Problem to solve: The data below is to be written out exactly, with no pictures.

Listed records:
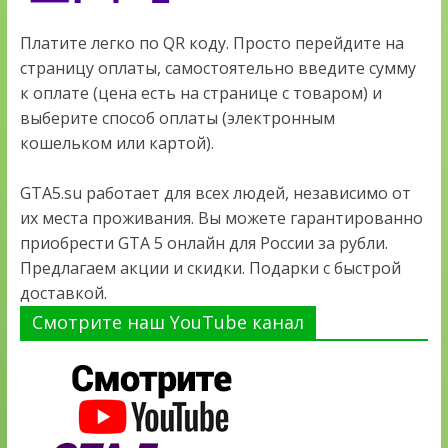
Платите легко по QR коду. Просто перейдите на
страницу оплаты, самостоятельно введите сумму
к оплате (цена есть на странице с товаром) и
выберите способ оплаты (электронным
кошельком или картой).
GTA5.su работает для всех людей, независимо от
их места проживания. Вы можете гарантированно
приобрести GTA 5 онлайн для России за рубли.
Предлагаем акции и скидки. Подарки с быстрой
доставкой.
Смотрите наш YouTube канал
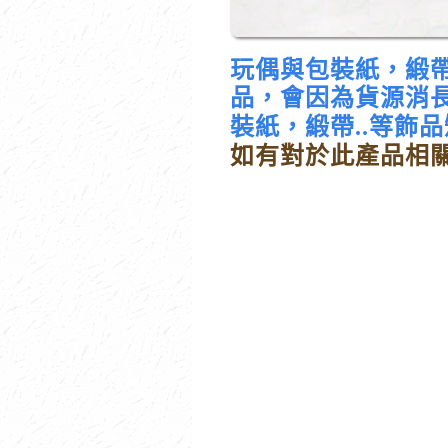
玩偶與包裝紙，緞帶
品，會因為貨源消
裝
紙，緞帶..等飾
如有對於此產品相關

Finished exercise:
Платите легко по QR коду. Просто перейдите на
страницу оплаты, самостоятельно введите сумму
к оплате (цена есть на странице с товаром) и
выберите способ оплаты (электронным
кошельком или картой).
GTA5.su работает для всех людей, независимо от
их места проживания. Вы можете гарантированно
приобрести GTA 5 онлайн для России за рубли.
Предлагаем акции и скидки. Подарки с быстрой
доставкой.
Смотрите наш YouTube канал
玩偶與包裝紙，緞帶
品，會因為貨源消
裝
紙，緞帶..等飾
如有對於此產品相關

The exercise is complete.